_Exercise instructions_
Look through the data below for the line with "Enlaces rápidos" and the line with "Cas d’utilisation du Dogecoin", then transcribe exactly from the first through the second, leaving out all pictures.

_Items from a dataset_
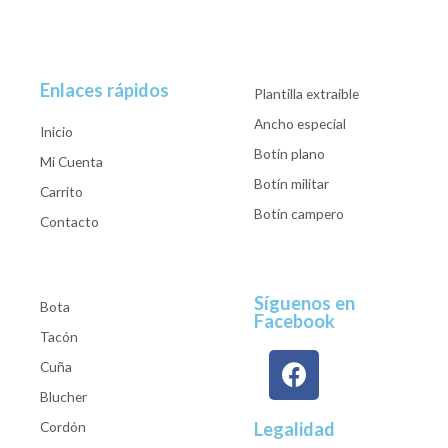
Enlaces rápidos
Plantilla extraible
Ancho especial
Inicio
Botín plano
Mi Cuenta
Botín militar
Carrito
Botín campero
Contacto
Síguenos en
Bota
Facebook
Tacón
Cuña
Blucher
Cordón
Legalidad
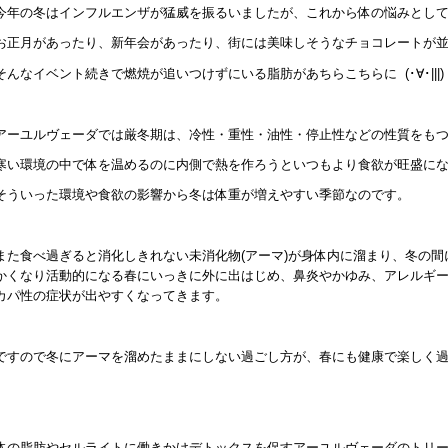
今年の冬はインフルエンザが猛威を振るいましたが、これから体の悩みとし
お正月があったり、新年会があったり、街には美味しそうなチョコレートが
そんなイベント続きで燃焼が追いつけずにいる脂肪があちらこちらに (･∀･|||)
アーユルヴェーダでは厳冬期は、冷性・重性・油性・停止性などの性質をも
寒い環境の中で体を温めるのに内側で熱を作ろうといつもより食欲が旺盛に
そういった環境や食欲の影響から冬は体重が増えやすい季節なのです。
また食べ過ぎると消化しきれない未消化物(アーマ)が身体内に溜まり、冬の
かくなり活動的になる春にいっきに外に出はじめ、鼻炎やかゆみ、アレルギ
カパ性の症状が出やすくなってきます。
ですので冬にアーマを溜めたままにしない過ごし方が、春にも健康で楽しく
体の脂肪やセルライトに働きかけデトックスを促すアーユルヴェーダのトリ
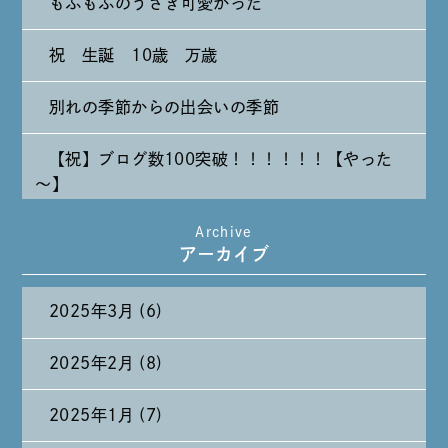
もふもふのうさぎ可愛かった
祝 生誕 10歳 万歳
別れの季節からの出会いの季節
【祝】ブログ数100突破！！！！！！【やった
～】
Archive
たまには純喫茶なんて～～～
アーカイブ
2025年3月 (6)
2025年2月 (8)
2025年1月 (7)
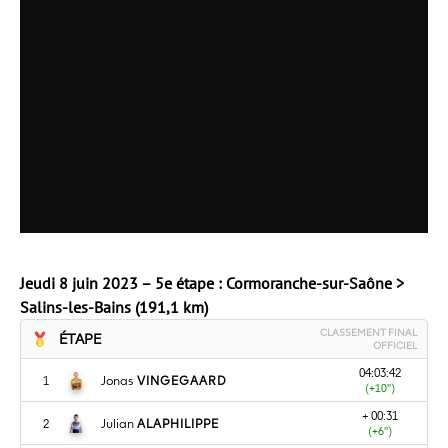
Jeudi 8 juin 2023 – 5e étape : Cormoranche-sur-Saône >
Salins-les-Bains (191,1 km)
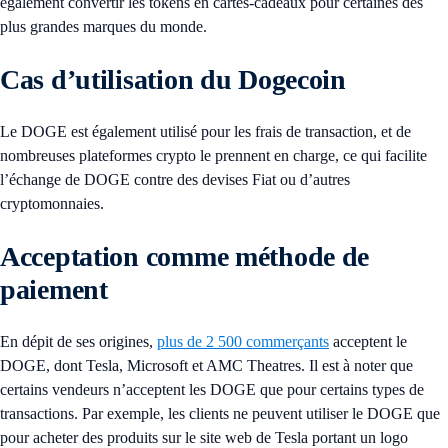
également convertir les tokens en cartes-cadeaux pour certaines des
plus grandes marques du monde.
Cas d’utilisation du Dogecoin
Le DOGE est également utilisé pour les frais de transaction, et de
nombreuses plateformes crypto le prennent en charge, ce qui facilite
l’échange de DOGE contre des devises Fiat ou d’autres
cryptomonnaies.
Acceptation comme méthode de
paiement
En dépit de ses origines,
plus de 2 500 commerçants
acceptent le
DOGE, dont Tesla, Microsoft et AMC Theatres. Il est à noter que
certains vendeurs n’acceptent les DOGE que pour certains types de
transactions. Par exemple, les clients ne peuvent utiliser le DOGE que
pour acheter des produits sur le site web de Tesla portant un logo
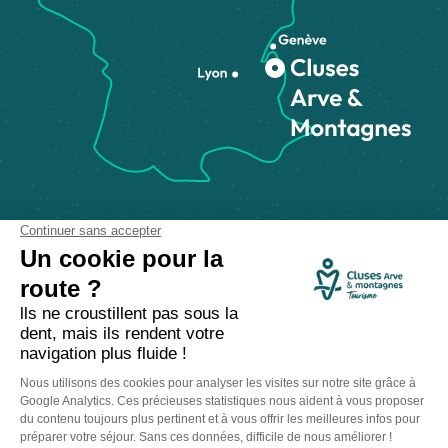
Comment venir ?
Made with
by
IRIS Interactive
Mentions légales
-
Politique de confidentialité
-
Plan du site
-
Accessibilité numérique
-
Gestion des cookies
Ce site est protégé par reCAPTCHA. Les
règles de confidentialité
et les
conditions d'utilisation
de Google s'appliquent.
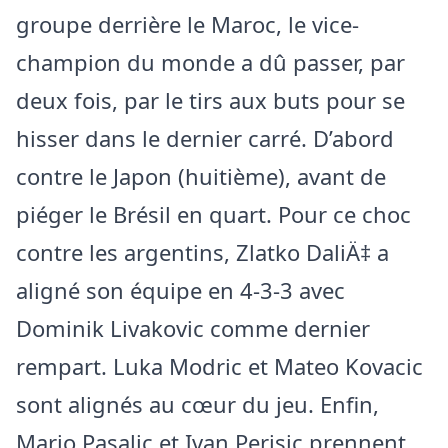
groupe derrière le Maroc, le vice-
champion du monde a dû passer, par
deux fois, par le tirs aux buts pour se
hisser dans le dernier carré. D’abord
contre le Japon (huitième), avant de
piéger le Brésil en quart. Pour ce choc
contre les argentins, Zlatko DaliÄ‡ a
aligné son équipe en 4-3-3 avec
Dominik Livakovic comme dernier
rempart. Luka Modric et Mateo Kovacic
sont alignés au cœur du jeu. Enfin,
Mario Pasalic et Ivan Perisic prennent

==

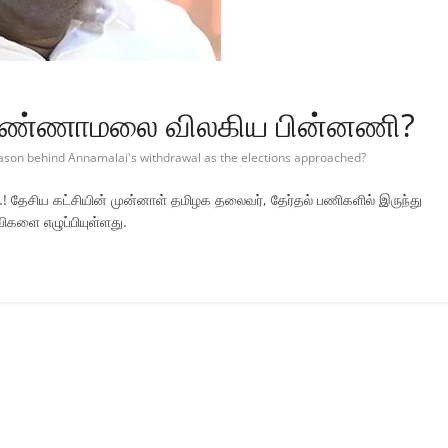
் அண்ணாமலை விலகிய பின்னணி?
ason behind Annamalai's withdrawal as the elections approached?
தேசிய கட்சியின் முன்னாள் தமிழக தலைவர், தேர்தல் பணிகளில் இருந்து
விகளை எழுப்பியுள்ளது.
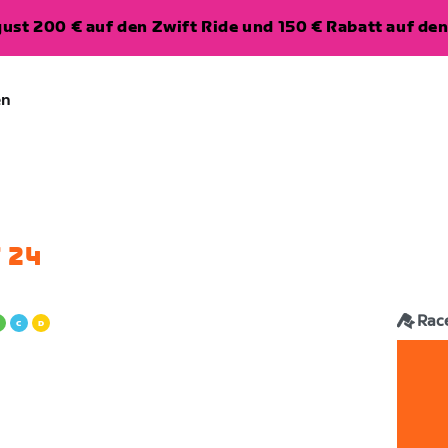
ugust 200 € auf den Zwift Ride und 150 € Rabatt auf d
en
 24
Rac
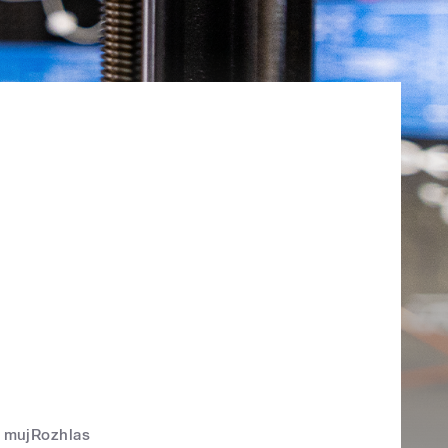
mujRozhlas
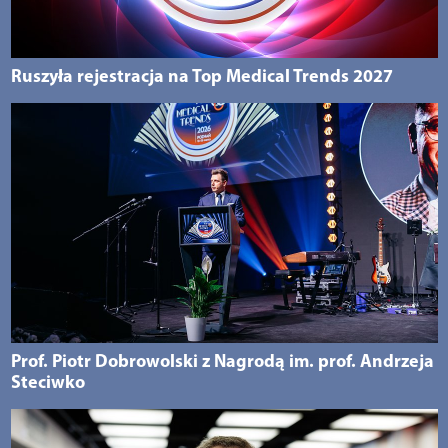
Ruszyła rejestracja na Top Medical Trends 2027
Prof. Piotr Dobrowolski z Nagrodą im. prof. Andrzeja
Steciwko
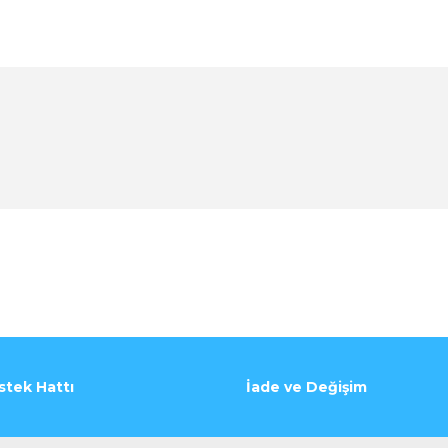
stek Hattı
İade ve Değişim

_Response_
Enlaces rápidos
Plantilla extraible
Ancho especial
Inicio
Botín plano
Mi Cuenta
Botín militar
Carrito
Botín campero
Contacto
Síguenos en
Bota
Facebook
Tacón
Cuña
Blucher
Cordón
Legalidad
今年の冬はインフルエンザが猛威を振るいましたが、これから体の悩みとし
お正月があったり、新年会があったり、街には美味しそうなチョコレートが
そんなイベント続きで燃焼が追いつけずにいる脂肪があちらこちらに (･∀･|||)
アーユルヴェーダでは厳冬期は、冷性・重性・油性・停止性などの性質をも
寒い環境の中で体を温めるのに内側で熱を作ろうといつもより食欲が旺盛に
そういった環境や食欲の影響から冬は体重が増えやすい季節なのです。
また食べ過ぎると消化しきれない未消化物(アーマ)が身体内に溜まり、冬の
かくなり活動的になる春にいっきに外に出はじめ、鼻炎やかゆみ、アレルギ
カパ性の症状が出やすくなってきます。
ですので冬にアーマを溜めたままにしない過ごし方が、春にも健康で楽しく
体の脂肪やセルライトに働きかけデトックスを促すアーユルヴェーダのトリ
もふもふのうさぎ可愛かった
祝 生誕 10歳 万歳
別れの季節からの出会いの季節
【祝】ブログ数100突破！！！！！！【やった
～】
Archive
たまには純喫茶なんて～～～
アーカイブ
2025年3月 (6)
2025年2月 (8)
2025年1月 (7)
Jeudi 8 juin 2023 – 5e étape : Cormoranche-sur-Saône >
Salins-les-Bains (191,1 km)
également convertir les tokens en cartes-cadeaux pour certaines des
plus grandes marques du monde.
Cas d’utilisation du Dogecoin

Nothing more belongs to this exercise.